Did you know? Presbyopia is an eye condition where the lens of the eye gradually loses its ability to focus on things up close. In other words, it becomes difficult to see close objects clearly.
When you’re young, the lens in your eye is flexible and relatively elastic. The muscles that surround your eye can easily reshape and adjust your lens to accommodate both close and distant images.
With age, the eye's lens thickens and gradually its flexibility decreases meaning your eye slowly loses the ability to focus as quickly. As a result, close objects appear more blurry than they used to.
You may become aware of Presbyopia when you start holding books or newspapers at arm's length in order to read them. If you're short-sighted, you might temporarily manage Presbyopia by reading without your glasses.

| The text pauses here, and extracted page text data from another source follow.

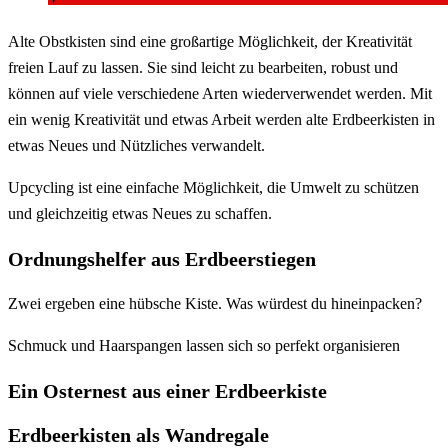
Alte Obstkisten sind eine großartige Möglichkeit, der Kreativität
freien Lauf zu lassen. Sie sind leicht zu bearbeiten, robust und
können auf viele verschiedene Arten wiederverwendet werden. Mit
ein wenig Kreativität und etwas Arbeit werden alte Erdbeerkisten in
etwas Neues und Nützliches verwandelt.
Upcycling ist eine einfache Möglichkeit, die Umwelt zu schützen
und gleichzeitig etwas Neues zu schaffen.
Ordnungshelfer aus Erdbeerstiegen
Zwei ergeben eine hübsche Kiste. Was würdest du hineinpacken?
Schmuck und Haarspangen lassen sich so perfekt organisieren
Ein Osternest aus einer Erdbeerkiste
Erdbeerkisten als Wandregale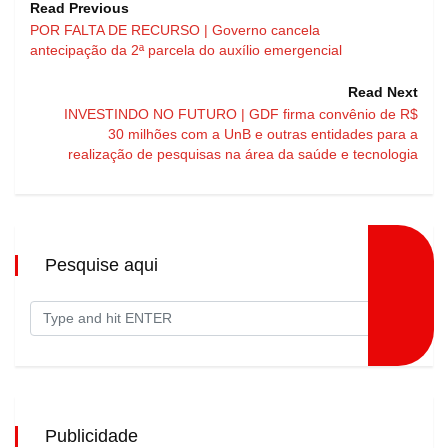
Read Previous
POR FALTA DE RECURSO | Governo cancela
antecipação da 2ª parcela do auxílio emergencial
Read Next
INVESTINDO NO FUTURO | GDF firma convênio de R$
30 milhões com a UnB e outras entidades para a
realização de pesquisas na área da saúde e tecnologia
Pesquise aqui
Publicidade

Presbyopia is a natural part of the ageing process and usually becomes noticeable in the early to mid-40s.
It happens to everyone!
Common symptoms of Presbyopia may include:
Problems with seeing small print, intricate details or small objects
Holding things further away in order to see or read them more clearly
Experiencing headaches, tired eyes or sore eyes when concentrating on close work or reading
Needing to adjust or amplify lighting to see clearly for reading or close work
Distance vision becoming strained or difficult following computer or close work
There are many ways to correct presbyopia including reading glasses, progressive glasses and contact lenses. In some cases orthokeratology might be an option. Modern lens technology has many options to make near vision comfortable again.
Because vision changes rapidly between the ages of 45-55 years, frequent lens changes may be needed.
Regular examinations with your Visique optometrist can ensure that your eyes are healthy and that you maintain clear and comfortable vision.